A detailed list of recommended readings for the Corporate Governance and Financial Accountability Course at York University (Winter 2011) proposed by Professor Richard W. Leblanc demonstrates a new lead in the focus and attention being attributed to the subject of risk in the wake of the crisis.

2.9 SUMMARY

This chapter followed the development of the corporate form into the structure we recognise today. It traced the rise of the external investor and shows the implications for corporates who follow good governance process, for example, ease of funding. It also looked at the failures internationally of named companies and the subsequent development of interest by governments on the impact of significant companies on economies and the increasing scrutiny imposed on those companies by regulators, shareholders and other stakeholder groups. With the work of the board under increased pressure from all these factions it highlights the dearth of studies into board process and questions power and influence in decision-making. That leads into the area of this study in agenda setting and looks at who is seen to set and control the parameters of board discussion. It recognises that agenda setting is the exercise of power itself, the controller of board deliberations and the first act in governance of the corporate or, for that matter, any other organisation.

Also noted, was that the bulk of the sparse but current corporate governance literature of value originated in North America (Canada & the United States of America) and generally that research did not extend into international regimes where they are

smaller, or inherently different.

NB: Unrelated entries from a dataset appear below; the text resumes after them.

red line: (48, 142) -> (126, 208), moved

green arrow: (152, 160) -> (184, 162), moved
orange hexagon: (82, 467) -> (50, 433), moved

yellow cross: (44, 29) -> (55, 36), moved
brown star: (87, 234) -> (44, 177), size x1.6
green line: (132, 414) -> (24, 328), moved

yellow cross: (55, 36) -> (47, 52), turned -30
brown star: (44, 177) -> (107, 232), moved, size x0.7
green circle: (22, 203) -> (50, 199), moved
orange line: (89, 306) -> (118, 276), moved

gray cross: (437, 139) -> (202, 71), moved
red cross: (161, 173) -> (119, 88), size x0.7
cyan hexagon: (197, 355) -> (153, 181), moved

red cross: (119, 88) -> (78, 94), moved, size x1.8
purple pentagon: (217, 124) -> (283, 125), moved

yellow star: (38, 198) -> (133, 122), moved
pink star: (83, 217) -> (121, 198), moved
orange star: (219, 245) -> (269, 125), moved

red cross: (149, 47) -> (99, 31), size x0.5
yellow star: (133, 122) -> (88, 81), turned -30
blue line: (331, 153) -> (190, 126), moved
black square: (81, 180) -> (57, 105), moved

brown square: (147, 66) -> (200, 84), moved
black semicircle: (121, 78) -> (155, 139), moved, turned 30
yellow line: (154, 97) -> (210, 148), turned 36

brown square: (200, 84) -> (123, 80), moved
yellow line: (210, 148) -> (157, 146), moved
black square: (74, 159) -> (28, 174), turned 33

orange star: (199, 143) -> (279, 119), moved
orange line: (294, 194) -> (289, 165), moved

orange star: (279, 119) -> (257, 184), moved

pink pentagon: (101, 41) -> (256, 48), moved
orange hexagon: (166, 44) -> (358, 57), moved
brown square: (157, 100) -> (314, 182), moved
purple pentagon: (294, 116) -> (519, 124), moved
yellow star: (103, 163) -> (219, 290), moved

Notable exceptions to this view are provided by Sir Adrian Cadbury (1995), a former chancellor of Aston University who showed strong interest in corporate governance, and Professor Morten Huse (2005) author of Boards, Governance and Value Creation. These are important contributions as shown, for example, by Higgs (2003) who considers Cadbury’s work a foundation stone of governance study in the United Kingdom. The international work in this respect appears to have been left mainly to global strategic commercial consulting groups such as McKinsey as evidenced in the McKinsey Quarterly publications (although across academia much has been written about boards and their directors in various organisation formats as noted by van der Walt, Ingley, & Diack, (2002)).

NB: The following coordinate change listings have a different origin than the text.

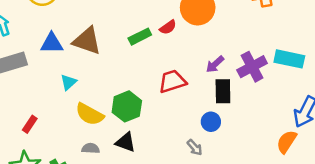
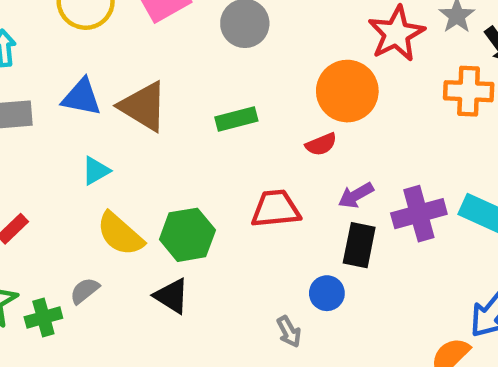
red semicircle: (168, 27) -> (321, 144), moved
gray semicircle: (91, 148) -> (85, 291), moved, turned -54

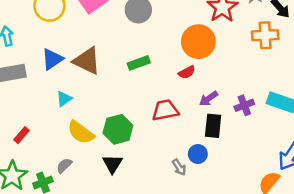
blue triangle: (82, 97) -> (52, 59), turned -40
purple cross: (419, 214) -> (244, 105), size x0.7
black triangle: (172, 296) -> (112, 164), turned 35
gray arrow: (289, 332) -> (179, 167), moved

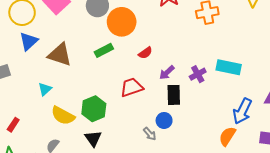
orange circle: (198, 42) -> (122, 22), moved
blue triangle: (52, 59) -> (29, 41), moved

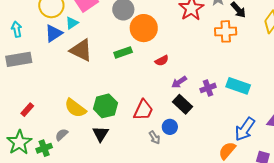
red trapezoid: (132, 87) -> (143, 110), moved, turned 125
cyan triangle: (45, 89) -> (72, 23), moved
black rectangle: (174, 95) -> (183, 104), turned -54

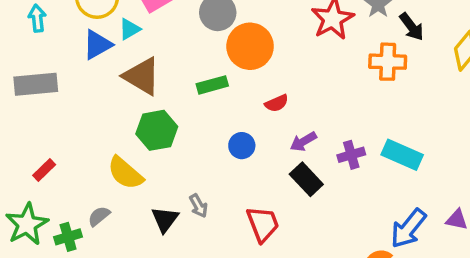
cyan arrow: (17, 29) -> (37, 18), moved
green hexagon: (105, 106) -> (157, 130), moved
red trapezoid: (143, 110) -> (263, 224), moved, turned -50
blue circle: (170, 127) -> (242, 146), moved
gray arrow: (155, 137) -> (198, 206), moved

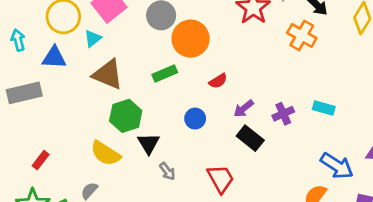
blue triangle: (97, 45) -> (54, 58), moved, turned 40
orange cross: (388, 62) -> (302, 35), turned 36
cyan rectangle: (402, 155) -> (324, 108), size x0.7
black triangle: (165, 219) -> (149, 143), moved
blue arrow: (408, 228) -> (337, 166), turned -88

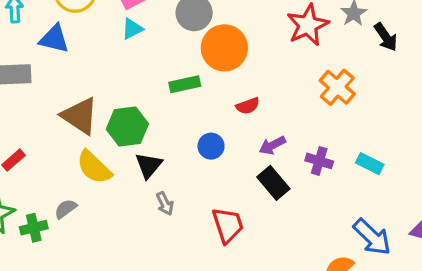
orange cross: (302, 35) -> (337, 87), moved
cyan triangle: (93, 38) -> (132, 29), moved
brown triangle: (108, 75) -> (80, 116), moved
purple cross: (283, 114) -> (319, 161), turned 30

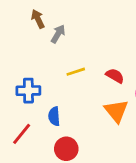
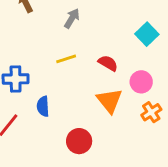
gray arrow: (58, 34) -> (72, 18), moved
red circle: (66, 149) -> (79, 141), moved

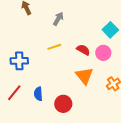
pink circle: (141, 82) -> (103, 53), moved
blue semicircle: (43, 106) -> (38, 94), moved

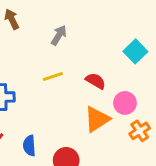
pink circle: (103, 53) -> (125, 103), moved
orange triangle: (84, 76) -> (97, 119), turned 36

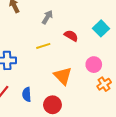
red semicircle: (96, 81) -> (71, 36), moved
orange triangle: (97, 119) -> (63, 76), moved, turned -42

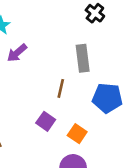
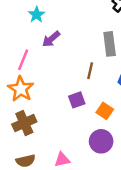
purple square: (46, 121) -> (77, 100), turned 35

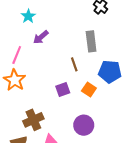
brown line: (90, 71) -> (74, 64), turned -32
orange square: (105, 111) -> (89, 90), moved
brown cross: (24, 123) -> (33, 120), moved

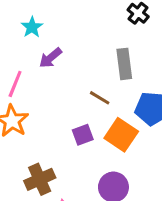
brown line: (74, 64) -> (100, 98), turned -40
orange square: (89, 90) -> (121, 135), size x1.5

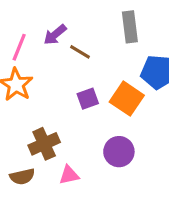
purple arrow: (50, 58) -> (55, 35), moved
brown line: (100, 98) -> (80, 52), moved

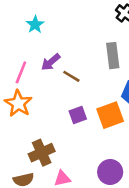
orange square: (127, 99) -> (110, 115), turned 36
purple circle: (119, 152) -> (110, 172), moved

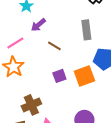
purple arrow: (51, 62) -> (38, 25), moved
pink line: (21, 72) -> (15, 43), turned 36

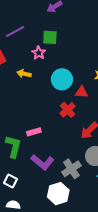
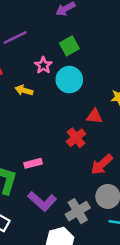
green square: (50, 37) -> (69, 46), moved, turned -35
cyan circle: (62, 79) -> (69, 80), moved

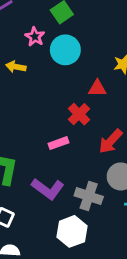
pink rectangle: (33, 163) -> (58, 143), moved
gray cross: (78, 211) -> (89, 196), turned -35

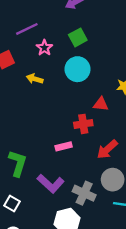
pink star: (35, 37) -> (44, 48), moved
red cross: (79, 114) -> (83, 124), turned 30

The critical themes that flow through the literature and will be explored in this research pick up the concept of Leighton and Thain (1997) and ask why directors - the apex of the control system - appear largely irrelevant. That belief is backed by Druker (1992) - directors were the last to know things had gone wrong; by Olds (Kristie, 2009) - directors were parsley on fish; and, by Deakin and Konzelmann (2004) - directors had failed to assess the risk. It will review the aspects of power and where board decisions are made as outlined by Useem and Zelleke (2006), Stevenson and Radin (2009) and Lewis and Considine (1999) and consider the director role in terms of the individual’s responsibility (Gillies & Morra, 1997) and how boards control (or should control) the agenda as suggested by MacAvoy and Millstein (2003) and Sonnenfeld (2002).

Finally, the process of agenda setting will be reviewed against the criteria laid down by Berghe and Levran (2004) that agenda setting is about doing the right things right.